What price human life?

  Chronos the 2nd 09:56 25 Apr 2013

The answer to that question is dependant on where you live according to the media and in particular broadcast media, Sky and the BBC 24 hour news are channels I will single out for my criticism.

3 people killed and a 100+ injured in what can only be described in the context of bombings worldwide as a pretty minor terrorist attack yet it got wall to wall coverage for some days yet a building collapses in Pakistan where over a 100 are killed and over a 1000 injured barely gets a mention in yesterdays news coverage by the two stations.

Prior to that, a few weeks ago, we had a guy killed falling down a 'giant' sink-hole which opened up under his bedroom and dying which again received an inordinate amount of coverage whilst much more news worthy items received little more than a footnote.

We of course have the endless coverage of mass shootings in the US, hardly unheard of in that country so why is so much time given over to reports and interviews with any and everybody the reporter happens to bump into?

So if you are white and American then any deaths are more news worthy than if you are say Asian or middle eastern and from countries in these areas?

  oresome 10:16 25 Apr 2013

Are you placing the blame for this bias on the news gatherers or the news consumers?

  spuds 10:29 25 Apr 2013

"What price the human life?" depends on the location of events, and how people are 'conditioned' to expect or accept it.
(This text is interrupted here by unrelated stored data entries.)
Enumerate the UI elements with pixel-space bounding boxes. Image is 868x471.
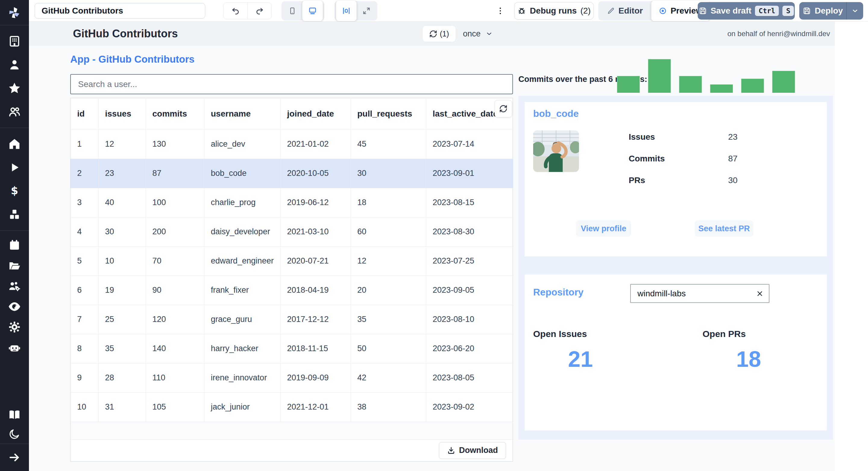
schedule-dropdown[interactable]: once: [463, 25, 493, 42]
table-cell: 200: [146, 217, 204, 246]
table-row[interactable]: 928110irene_innovator2019-09-09422023-08…: [70, 363, 513, 393]
column-header-pull_requests[interactable]: pull_requests: [350, 98, 426, 130]
debug-runs-button[interactable]: Debug runs (2): [514, 2, 594, 20]
stat-label-issues: Issues: [629, 132, 655, 142]
sidebar-item-home[interactable]: [0, 132, 29, 156]
preview-disc-icon: [658, 7, 667, 15]
open-prs-label: Open PRs: [703, 329, 746, 339]
column-header-issues[interactable]: issues: [98, 98, 146, 130]
desktop-icon: [308, 6, 317, 15]
app-canvas: App - GitHub Contributors idissuescommit…: [29, 46, 835, 471]
search-input[interactable]: [70, 74, 513, 94]
download-button[interactable]: Download: [439, 442, 506, 459]
sidebar-item-dark-mode[interactable]: [0, 424, 29, 444]
table-cell: 1: [70, 130, 98, 159]
sidebar-item-user[interactable]: [0, 53, 29, 76]
repository-input[interactable]: [630, 284, 770, 303]
mobile-view-button[interactable]: [283, 3, 302, 19]
viewport-toggle-group: [281, 1, 324, 21]
app-refresh-button[interactable]: (1): [422, 25, 456, 42]
table-cell: 90: [146, 275, 204, 305]
editor-tab[interactable]: Editor: [600, 3, 650, 19]
redo-button[interactable]: [247, 3, 271, 19]
sidebar-item-schedules[interactable]: [0, 235, 29, 256]
table-row[interactable]: 51070edward_engineer2020-07-21122023-07-…: [70, 246, 513, 275]
table-row[interactable]: 112130alice_dev2021-01-02452023-07-14: [70, 130, 513, 159]
sidebar-item-groups-admin[interactable]: [0, 276, 29, 296]
commit-bar: [648, 59, 671, 93]
table-row[interactable]: 725120grace_guru2017-12-12352023-08-10: [70, 305, 513, 334]
refresh-icon: [499, 104, 507, 113]
fullwidth-layout-button[interactable]: [357, 3, 376, 19]
commit-bar: [741, 78, 764, 93]
eye-icon: [7, 300, 22, 313]
table-cell: daisy_developer: [204, 217, 280, 246]
play-icon: [8, 161, 21, 173]
table-cell: 110: [146, 363, 204, 393]
table-cell: 2023-09-02: [426, 393, 513, 422]
user-detail-card: bob_code: [524, 102, 827, 257]
sidebar-item-resources[interactable]: [0, 203, 29, 226]
table-cell: 2023-08-30: [426, 217, 513, 246]
sidebar-item-folders[interactable]: [0, 256, 29, 276]
right-panel: bob_code: [518, 96, 833, 440]
table-row[interactable]: 61990frank_fixer2018-04-19202023-09-05: [70, 275, 513, 305]
app-title-input[interactable]: [35, 3, 205, 19]
table-row[interactable]: 835140harry_hacker2018-11-15502023-06-20: [70, 334, 513, 363]
folder-open-icon: [8, 259, 21, 272]
see-latest-pr-button[interactable]: See latest PR: [695, 221, 753, 237]
table-row[interactable]: 22387bob_code2020-10-05302023-09-01: [70, 159, 513, 188]
cubes-icon: [8, 208, 21, 221]
sidebar-item-runs[interactable]: [0, 156, 29, 179]
clear-input-button[interactable]: [754, 288, 765, 299]
table-cell: 87: [146, 159, 204, 188]
sidebar-collapse-toggle[interactable]: [0, 444, 29, 471]
deploy-button-group: Deploy: [799, 2, 863, 20]
table-cell: 130: [146, 130, 204, 159]
table-row[interactable]: 430200daisy_developer2021-03-10602023-08…: [70, 217, 513, 246]
table-cell: harry_hacker: [204, 334, 280, 363]
save-icon: [803, 7, 811, 15]
deploy-button[interactable]: Deploy: [799, 6, 846, 16]
commits-bar-chart: [617, 59, 795, 93]
table-cell: frank_fixer: [204, 275, 280, 305]
sidebar-item-favorites[interactable]: [0, 76, 29, 100]
table-row[interactable]: 1031105jack_junior2021-12-01382023-09-02: [70, 393, 513, 422]
repository-card: Repository Open Issues Open PRs 21 18: [524, 274, 827, 431]
centered-layout-button[interactable]: [336, 1, 356, 21]
windmill-logo[interactable]: [0, 0, 29, 25]
sidebar-item-docs[interactable]: [0, 405, 29, 424]
column-header-username[interactable]: username: [204, 98, 280, 130]
desktop-view-button[interactable]: [302, 1, 323, 21]
sidebar-item-workers[interactable]: [0, 337, 29, 358]
deploy-options-button[interactable]: [846, 2, 863, 20]
sidebar-item-groups[interactable]: [0, 100, 29, 124]
sidebar-item-settings[interactable]: [0, 317, 29, 337]
table-cell: 2023-09-05: [426, 275, 513, 305]
sidebar-item-workspace[interactable]: [0, 30, 29, 53]
table-cell: 2023-07-25: [426, 246, 513, 275]
save-draft-button[interactable]: Save draft Ctrl S: [698, 2, 795, 20]
table-cell: 7: [70, 305, 98, 334]
phone-icon: [288, 7, 297, 15]
table-footer: Download: [70, 440, 513, 462]
app-heading: App - GitHub Contributors: [70, 54, 194, 65]
sidebar-item-audit-logs[interactable]: [0, 296, 29, 317]
table-header-row: idissuescommitsusernamejoined_datepull_r…: [70, 98, 513, 130]
stat-label-commits: Commits: [629, 154, 665, 164]
table-row[interactable]: 340100charlie_prog2019-06-12182023-08-15: [70, 188, 513, 217]
column-header-commits[interactable]: commits: [146, 98, 204, 130]
table-cell: 30: [98, 217, 146, 246]
table-cell: 2023-08-10: [426, 305, 513, 334]
table-cell: 23: [98, 159, 146, 188]
more-options-button[interactable]: [493, 5, 507, 17]
column-header-joined_date[interactable]: joined_date: [280, 98, 350, 130]
undo-button[interactable]: [224, 3, 247, 19]
sidebar-group-workspace: [0, 25, 29, 128]
sidebar-item-variables[interactable]: $: [0, 179, 29, 203]
moon-icon: [8, 428, 21, 440]
table-cell: 25: [98, 305, 146, 334]
table-refresh-button[interactable]: [495, 100, 512, 117]
column-header-id[interactable]: id: [70, 98, 98, 130]
view-profile-button[interactable]: View profile: [576, 221, 631, 237]
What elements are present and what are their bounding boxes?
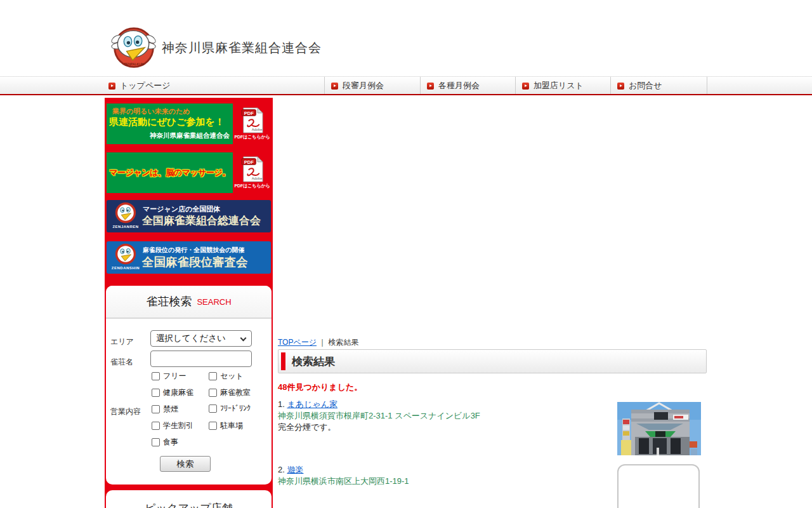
business-content-label: 営業内容 [110,406,141,417]
bird-mascot-icon [115,243,136,265]
building-photo-graphic [617,402,701,455]
adobe-label: Adobe [252,177,263,180]
adobe-label: Adobe [252,128,263,131]
pickup-stores-panel: ピックアップ店舗 [106,490,272,508]
logo-caption: TENPAI-KUN [124,62,143,66]
nav-item-contact[interactable]: お問合せ [617,77,662,95]
breadcrumb-separator: ｜ [318,338,326,347]
nav-red-underline [0,94,812,95]
parlor-name-label: 雀荘名 [110,357,133,368]
breadcrumb-top-link[interactable]: TOPページ [278,338,317,347]
result-item-1: 1. まあじゃん家 神奈川県横須賀市根岸町2-31-1 スペースナインビル3F … [278,399,480,433]
checkbox-healthy-mahjong[interactable]: 健康麻雀 [152,387,193,398]
pdf-link-label: PDFはこちらから [235,183,270,189]
nav-separator [707,77,707,95]
nav-label: 各種月例会 [438,80,480,91]
checkbox-icon[interactable] [152,422,160,430]
search-results-heading-box: 検索結果 [278,349,707,373]
checkbox-icon[interactable] [209,389,217,397]
banner-line2: 全国麻雀業組合総連合会 [142,213,261,228]
checkbox-icon[interactable] [209,372,217,380]
result-count: 48件見つかりました。 [278,382,362,393]
checkbox-icon[interactable] [152,389,160,397]
banner-green-box: マージャンは、脳のマッサージ。 [107,152,233,193]
banner-line3: 神奈川県麻雀業組合連合会 [150,131,230,140]
zenjanren-logo: ZENJANREN [111,202,140,229]
result-name-link[interactable]: 遊楽 [287,465,303,474]
photo-placeholder [617,464,700,508]
banner-line1: 麻雀段位の発行・全国競技会の開催 [143,246,244,255]
result-name-line: 2. 遊楽 [278,464,409,476]
banner-zenjanren[interactable]: ZENJANREN マージャン店の全国団体 全国麻雀業組合総連合会 [107,200,271,232]
pdf-badge-label: PDF [244,159,254,165]
main-nav: トップページ 段審月例会 各種月例会 加盟店リスト お問合せ [0,76,812,94]
checkbox-set[interactable]: セット [209,371,244,382]
zenjanren-logo-label: ZENJANREN [111,225,140,229]
checkbox-label: セット [220,371,244,382]
zendanshin-logo-label: ZENDANSHIN [111,266,140,270]
area-select-value: 選択してください [156,333,226,344]
result-name-link[interactable]: まあじゃん家 [287,399,337,409]
area-select[interactable]: 選択してください [150,330,252,347]
checkbox-free-drink[interactable]: ﾌﾘｰﾄﾞﾘﾝｸ [209,404,251,413]
checkbox-free[interactable]: フリー [152,371,187,382]
checkbox-parking[interactable]: 駐車場 [209,420,243,431]
banner-slogan: マージャンは、脳のマッサージ。 [107,167,233,178]
nav-label: トップページ [120,80,171,91]
checkbox-icon[interactable] [209,422,217,430]
search-panel-header: 雀荘検索 SEARCH [106,286,272,319]
nav-item-dan-monthly[interactable]: 段審月例会 [331,77,384,95]
result-number: 2. [278,465,285,474]
banner-line1: マージャン店の全国団体 [143,204,220,214]
banner-zendanshin[interactable]: ZENDANSHIN 麻雀段位の発行・全国競技会の開催 全国麻雀段位審査会 [107,241,271,274]
breadcrumb-current: 検索結果 [328,338,358,347]
nav-label: 加盟店リスト [534,80,584,91]
checkbox-icon[interactable] [152,405,160,413]
search-panel-title: 雀荘検索 [146,294,192,309]
nav-arrow-icon [108,83,115,90]
pdf-download-link[interactable]: PDF Adobe PDFはこちらから [234,104,271,144]
storefront-photo [617,402,701,455]
sidebar: 業界の明るい未来のため 県連活動にぜひご参加を！ 神奈川県麻雀業組合連合会 PD… [105,98,273,508]
nav-item-top-page[interactable]: トップページ [108,77,171,95]
checkbox-label: フリー [163,371,187,382]
checkbox-mahjong-class[interactable]: 麻雀教室 [209,387,251,398]
nav-item-member-stores[interactable]: 加盟店リスト [522,77,584,95]
pdf-badge-label: PDF [244,110,254,116]
result-address: 神奈川県横須賀市根岸町2-31-1 スペースナインビル3F [278,410,480,422]
search-button[interactable]: 検索 [160,456,211,472]
nav-arrow-icon [427,83,434,90]
heading-red-bar [281,352,285,370]
checkbox-label: 禁煙 [163,404,178,415]
checkbox-label: ﾌﾘｰﾄﾞﾘﾝｸ [220,404,251,413]
pdf-download-link[interactable]: PDF Adobe PDFはこちらから [234,152,271,193]
checkbox-label: 食事 [163,437,178,448]
checkbox-icon[interactable] [152,372,160,380]
breadcrumb: TOPページ ｜ 検索結果 [278,337,358,348]
pdf-link-label: PDFはこちらから [235,134,270,140]
checkbox-icon[interactable] [152,438,160,446]
checkbox-icon[interactable] [209,404,217,413]
checkbox-no-smoking[interactable]: 禁煙 [152,404,178,415]
banner-line2: 全国麻雀段位審査会 [142,254,248,270]
zendanshin-logo: ZENDANSHIN [111,243,140,270]
banner-brain-massage[interactable]: マージャンは、脳のマッサージ。 PDF Adobe PDFはこちらから [107,152,271,193]
nav-label: お問合せ [629,80,662,91]
parlor-name-input[interactable] [150,351,252,367]
checkbox-label: 学生割引 [163,420,193,431]
checkbox-label: 健康麻雀 [163,387,193,398]
nav-separator [610,77,611,95]
result-number: 1. [278,399,285,409]
checkbox-student-discount[interactable]: 学生割引 [152,420,193,431]
checkbox-meal[interactable]: 食事 [152,437,178,448]
nav-arrow-icon [331,83,338,90]
banner-green-box: 業界の明るい未来のため 県連活動にぜひご参加を！ 神奈川県麻雀業組合連合会 [107,104,233,144]
nav-arrow-icon [522,83,529,90]
banner-kenren-sanka[interactable]: 業界の明るい未来のため 県連活動にぜひご参加を！ 神奈川県麻雀業組合連合会 PD… [107,104,271,144]
banner-line1: 業界の明るい未来のため [112,107,190,116]
nav-separator [324,77,325,95]
bird-mascot-icon [115,202,136,224]
area-label: エリア [110,337,134,347]
site-logo: TENPAI-KUN [110,23,158,71]
nav-item-various-monthly[interactable]: 各種月例会 [427,77,480,95]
Different parts of the world have very different views, and all are not made fully public, possibly because some people would regard that we all live in a civilised society (whatever that is suppose to mean).

In my travelling days of the 1960/1990's, I witnessed many endings of human life in different circumstances, from the 'Irish' troubles to those at street level in a barrio, or a public hanging, and as bad as it sounds, you do tend to get immune to such scenes.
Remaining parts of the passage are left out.